What if humans just can’t get along anymore?

Farhad Manjoo
Published : 4 August 2021, 01:55 PM
Updated : 4 August 2021, 01:55 PM

At the broadest level, human history is a story about cooperation. Individually, we big-brained, hairless primates are fairly ridiculous creatures, easy pickings for any dad-bod Simba roaming the plains. But get us together and we achieve dominion over land and sky.

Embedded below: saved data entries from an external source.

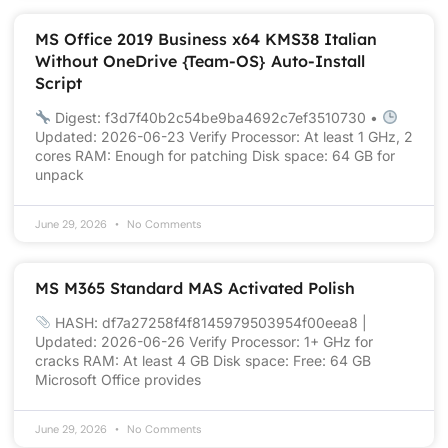
MS Office 2019 Business x64 KMS38 Italian
Without OneDrive {Team-OS} Auto-Install
Script
Digest: f3d7f40b2c54be9ba4692c7ef3510730 •
Updated: 2026-06-23 Verify Processor: At least 1 GHz, 2
cores RAM: Enough for patching Disk space: 64 GB for
unpack
June 29, 2026
No Comments
MS M365 Standard MAS Activated Polish
HASH: df7a27258f4f8145979503954f00eea8 |
Updated: 2026-06-26 Verify Processor: 1+ GHz for
cracks RAM: At least 4 GB Disk space: Free: 64 GB
Microsoft Office provides
June 29, 2026
No Comments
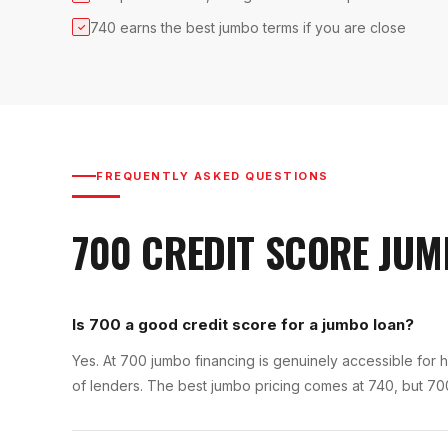
740 earns the best jumbo terms if you are close
✓
FREQUENTLY ASKED QUESTIONS
700
CREDIT SCORE
JUM
Is 700 a good credit score for a jumbo loan?
Yes. At 700 jumbo financing is genuinely accessible for h
of lenders. The best jumbo pricing comes at 740, but 70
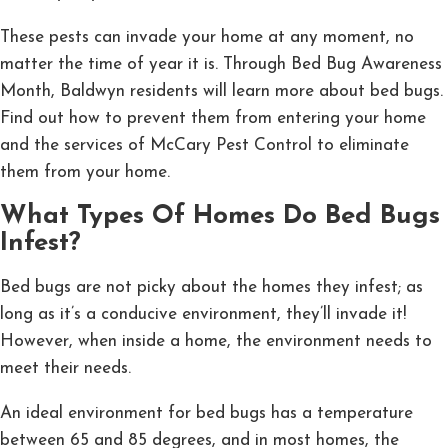
These pests can invade your home at any moment, no
matter the time of year it is. Through Bed Bug Awareness
Month, Baldwyn residents will learn more about bed bugs.
Find out how to prevent them from entering your home
and the services of McCary Pest Control to eliminate
them from your home.
What Types Of Homes Do Bed Bugs
Infest?
Bed bugs are not picky about the homes they infest; as
long as it’s a conducive environment, they’ll invade it!
However, when inside a home, the environment needs to
meet their needs.
An ideal environment for bed bugs has a temperature
between 65 and 85 degrees, and in most homes, the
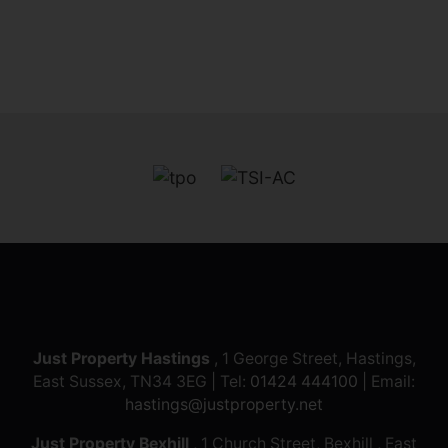
Just Property Hastings
, 1 George Street, Hastings,
East Sussex, TN34 3EG | Tel:
01424 444100
| Email:
hastings@justproperty.net
Just Property Bexhill
, 1 Church Street, Bexhill , East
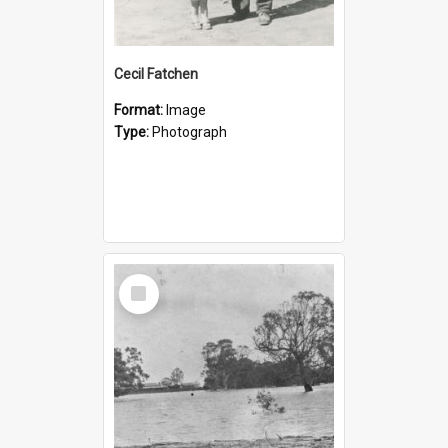
Cecil Fatchen
Format:
Image
Type:
Photograph
Select
Item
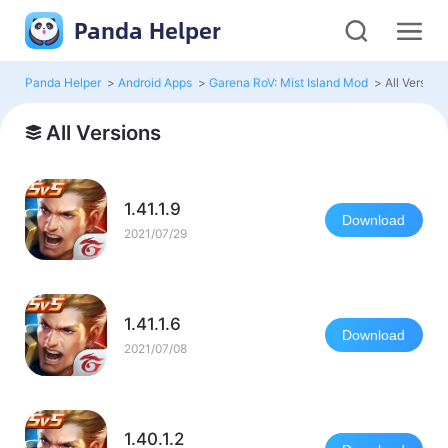
Panda Helper
Panda Helper
>
Android Apps
>
Garena RoV: Mist Island Mod
>
All Version
All Versions
1.41.1.9
Download
2021/07/29
1.41.1.6
Download
2021/07/08
1.40.1.2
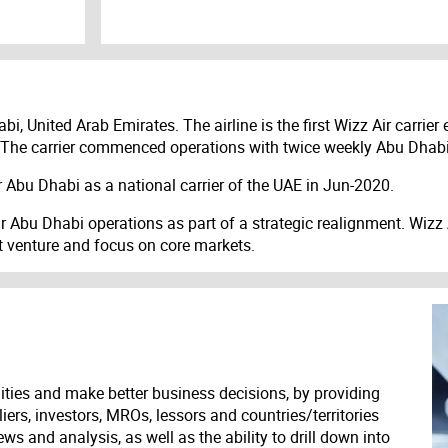
i, United Arab Emirates. The airline is the first Wizz Air carrie
he carrier commenced operations with twice weekly Abu Dhabi
 Abu Dhabi as a national carrier of the UAE in Jun-2020.
Abu Dhabi operations as part of a strategic realignment. Wizz Ai
nt venture and focus on core markets.
ities and make better business decisions, by providing
liers, investors, MROs, lessors and countries/territories
s and analysis, as well as the ability to drill down into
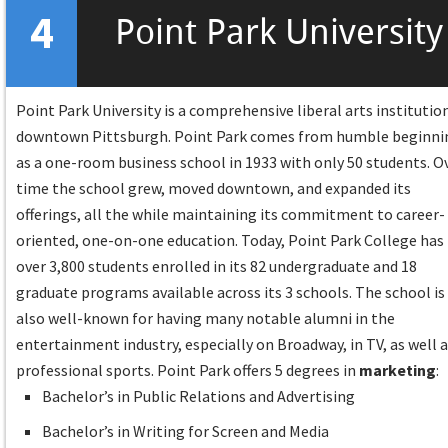
4
Point Park University
Point Park University is a comprehensive liberal arts institution
downtown Pittsburgh. Point Park comes from humble beginni
as a one-room business school in 1933 with only 50 students. O
time the school grew, moved downtown, and expanded its
offerings, all the while maintaining its commitment to career-
oriented, one-on-one education. Today, Point Park College has
over 3,800 students enrolled in its 82 undergraduate and 18
graduate programs available across its 3 schools. The school is
also well-known for having many notable alumni in the
entertainment industry, especially on Broadway, in TV, as well 
professional sports. Point Park offers 5 degrees in
marketing
:
Bachelor’s in Public Relations and Advertising
Bachelor’s in Writing for Screen and Media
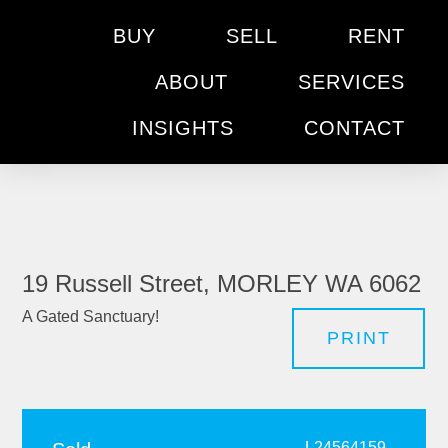
BUY
SELL
RENT
ABOUT
SERVICES
INSIGHTS
CONTACT
19 Russell Street, MORLEY WA 6062
A Gated Sanctuary!
PRINT
L24564159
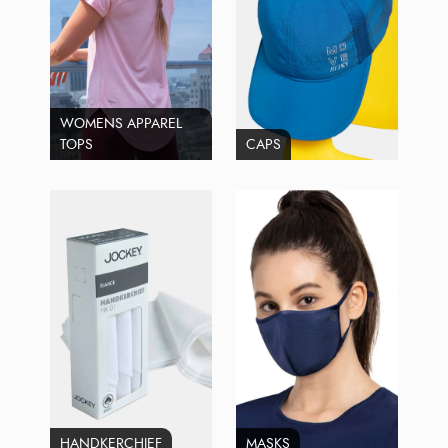
WOMENS APPAREL
TOPS
CAPS
HANDKERCHIEF
MASKS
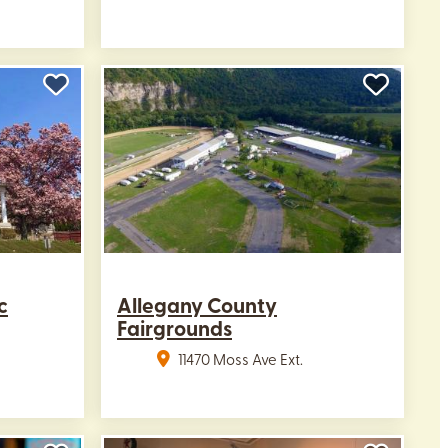
c
Allegany County
Fairgrounds
11470 Moss Ave Ext.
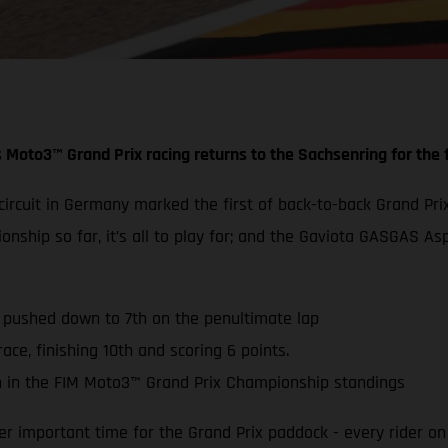
 Moto3™ Grand Prix racing returns to the Sachsenring for the f
g circuit in Germany marked the first of back-to-back Grand
ionship so far, it’s all to play for; and the Gaviota GASGAS
s pushed down to 7th on the penultimate lap
ace, finishing 10th and scoring 6 points.
 in the FIM Moto3™ Grand Prix Championship standings
 important time for the Grand Prix paddock - every rider on 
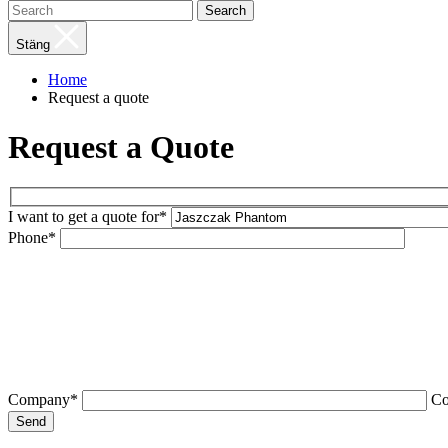
Search
Stäng
Home
Request a quote
Request a Quote
I want to get a quote for*
Phone*
Company*
C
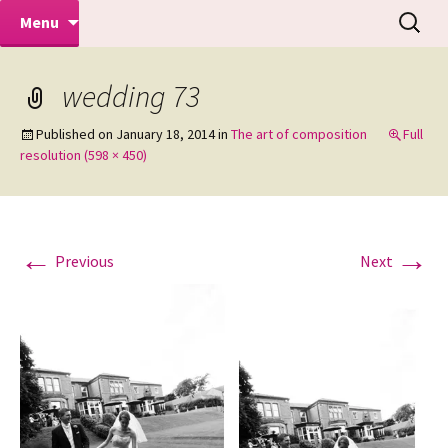
Makeovers | Portraits | Weddings |
Skip
Search
Mike Turner Photoshoots
Menu
to
for:
Commercial Photographers – Tel: 01942
content
519702
wedding 73
Published on
January 18, 2014
in
The art of composition
Full
resolution (598 × 450)
←
→
Previous
Next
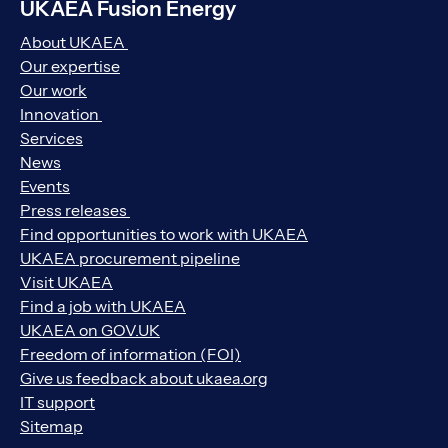
UKAEA Fusion Energy
About UKAEA
Our expertise
Our work
Innovation
Services
News
Events
Press releases
Find opportunities to work with UKAEA
UKAEA procurement pipeline
Visit UKAEA
Find a job with UKAEA
UKAEA on GOV.UK
Freedom of information (FOI)
Give us feedback about ukaea.org
IT support
Sitemap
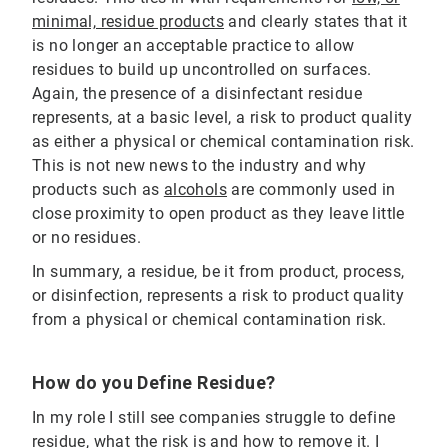
minimal, residue products
and clearly states that it
is no longer an acceptable practice to allow
residues to build up uncontrolled on surfaces.
Again, the presence of a disinfectant residue
represents, at a basic level, a risk to product quality
as either a physical or chemical contamination risk.
This is not new news to the industry and why
products such as
alcohols
are commonly used in
close proximity to open product as they leave little
or no residues.
In summary, a residue, be it from product, process,
or disinfection, represents a risk to product quality
from a physical or chemical contamination risk.
How do you Define Residue?
In my role I still see companies struggle to define
residue, what the risk is and how to remove it. I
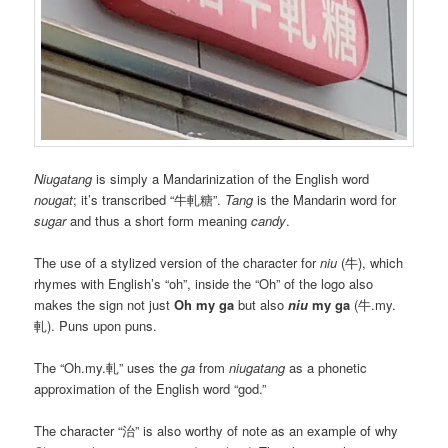
Niugatang
is simply a Mandarinization of the English word
nougat
; it’s transcribed “牛軋糖”.
Tang
is the Mandarin word for
sugar
and thus a short form meaning
candy
.
The use of a stylized version of the character for
niu
(牛), which
rhymes with English’s “oh”, inside the “Oh” of the logo also
makes the sign not just
Oh my ga
but also
niu
my ga
(牛.my.
軋). Puns upon puns.
The “Oh.my.軋” uses the
ga
from
niugatang
as a phonetic
approximation of the English word “god.”
The character “治” is also worthy of note as an example of why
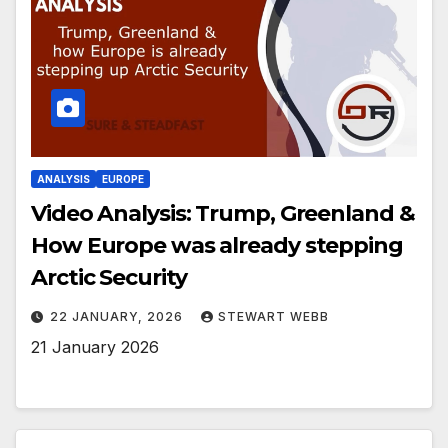
ANALYSIS
EUROPE
Video Analysis: Trump, Greenland &
How Europe was already stepping
Arctic Security
22 JANUARY, 2026
STEWART WEBB
21 January 2026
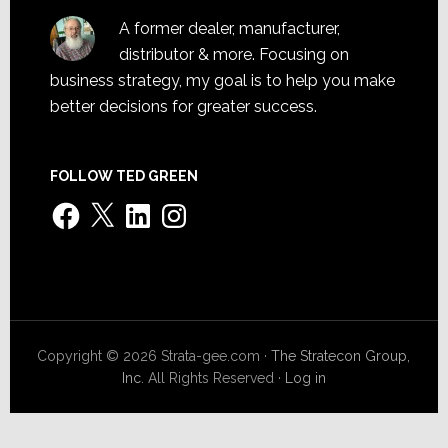
A former dealer, manufacturer,
distributor & more. Focusing on
business strategy, my goal is to help you make
better decisions for greater success.
FOLLOW TED GREEN
Facebook
X
LinkedIn
Instagram
Copyright © 2026 Strata-gee.com ·
The Stratecon Group,
Inc.
All Rights Reserved ·
Log in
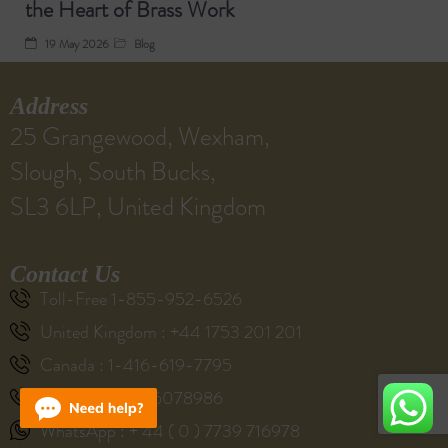
the Heart of Brass Work
19 May 2026
Blog
Address
25 Grangewood, Wexham,
Slough, South Bucks,
SL3 6LP, United Kingdom
Contact Us
Toll-Free 1-855-952-6526
United Kingdom : +44 1753 201 201
Canada : 1-416-619-7795
Australia : 61286078986
WhatsApp : + 44 ( 0 ) 7739 716978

Reluctantly, violently, often after exhausting every other possibility, people keep stumbling toward one another to get pretty much everything done. From the family to the village to the city, nation-state and global mega-corporation, cooperation and coordination among groups of increasing size and complexity is, for better or worse, how we all got to now.

But what if we've hit the limit of our capacity to get along? I don't mean in the Rogers way. I'm not talking about the tenor of our politics. My concern is more fundamental: Are we capable as a species of coordinating our actions at a scale necessary to address the most dire problems we face?

Because, I mean, look at us. With the COVID-19 pandemic and climate change, humanity is contending with global, collective threats. But for both, our response has been bogged down less by a lack of ideas or invention than by a failure to align our actions as groups, either within nations or as a world community. We had little trouble producing effective vaccines against this scourge in record time — but how much does that matter if we can't get it to most of the world's people and if even those who have access to the shots won't bother?

Global failures of cooperation are, of course, nothing new; we did have those two world wars. But now we're facing something perhaps even more worrying than nationalist enmity and territorial ambition. What if humanity's capacity to cooperate has been undone by the very technology we thought would bring us all together?

The internet didn't start the fire, but it's undeniable that it has fostered a sour and fragmented global polity — an atmosphere of pervasive mistrust, corroding institutions and a collective retreat into the comforting bosom of confirmation bias. All of this has undermined our greatest trick: doing good things together.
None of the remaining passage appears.